▶ [Problem to solve] Take the records below and print them verbatim up to and including the line that carries "a comedy duo".

───

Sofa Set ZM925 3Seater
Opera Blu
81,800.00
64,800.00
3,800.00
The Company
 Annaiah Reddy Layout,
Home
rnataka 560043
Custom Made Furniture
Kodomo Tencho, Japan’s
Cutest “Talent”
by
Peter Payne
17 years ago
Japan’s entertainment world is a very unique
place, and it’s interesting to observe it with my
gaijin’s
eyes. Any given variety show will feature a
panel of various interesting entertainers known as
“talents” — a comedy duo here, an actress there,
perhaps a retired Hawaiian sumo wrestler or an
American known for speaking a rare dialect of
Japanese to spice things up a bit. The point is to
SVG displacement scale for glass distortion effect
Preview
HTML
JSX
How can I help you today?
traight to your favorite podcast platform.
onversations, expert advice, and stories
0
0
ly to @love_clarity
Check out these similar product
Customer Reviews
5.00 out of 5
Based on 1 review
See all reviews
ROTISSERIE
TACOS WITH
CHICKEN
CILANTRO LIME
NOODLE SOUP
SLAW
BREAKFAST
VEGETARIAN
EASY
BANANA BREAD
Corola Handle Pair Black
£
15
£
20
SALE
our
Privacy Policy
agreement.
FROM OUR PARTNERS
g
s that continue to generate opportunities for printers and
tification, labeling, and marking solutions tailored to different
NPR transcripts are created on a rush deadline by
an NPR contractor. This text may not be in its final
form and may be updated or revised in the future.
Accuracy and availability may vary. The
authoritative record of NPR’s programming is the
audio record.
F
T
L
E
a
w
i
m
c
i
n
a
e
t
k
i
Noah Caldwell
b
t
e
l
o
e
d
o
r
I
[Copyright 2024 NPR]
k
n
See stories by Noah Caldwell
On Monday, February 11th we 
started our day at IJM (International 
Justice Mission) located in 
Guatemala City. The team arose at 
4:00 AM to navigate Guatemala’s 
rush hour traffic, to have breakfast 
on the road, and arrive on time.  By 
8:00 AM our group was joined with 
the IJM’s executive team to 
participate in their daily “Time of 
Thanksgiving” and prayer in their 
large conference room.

───

▶ [Response box]
Sofa Set ZM925 3Seater
Opera Blu
81,800.00
64,800.00
3,800.00
The Company
 Annaiah Reddy Layout,
Home
rnataka 560043
Custom Made Furniture
Kodomo Tencho, Japan’s
Cutest “Talent”
by
Peter Payne
17 years ago
Japan’s entertainment world is a very unique
place, and it’s interesting to observe it with my
gaijin’s
eyes. Any given variety show will feature a
panel of various interesting entertainers known as
“talents” — a comedy duo here, an actress there,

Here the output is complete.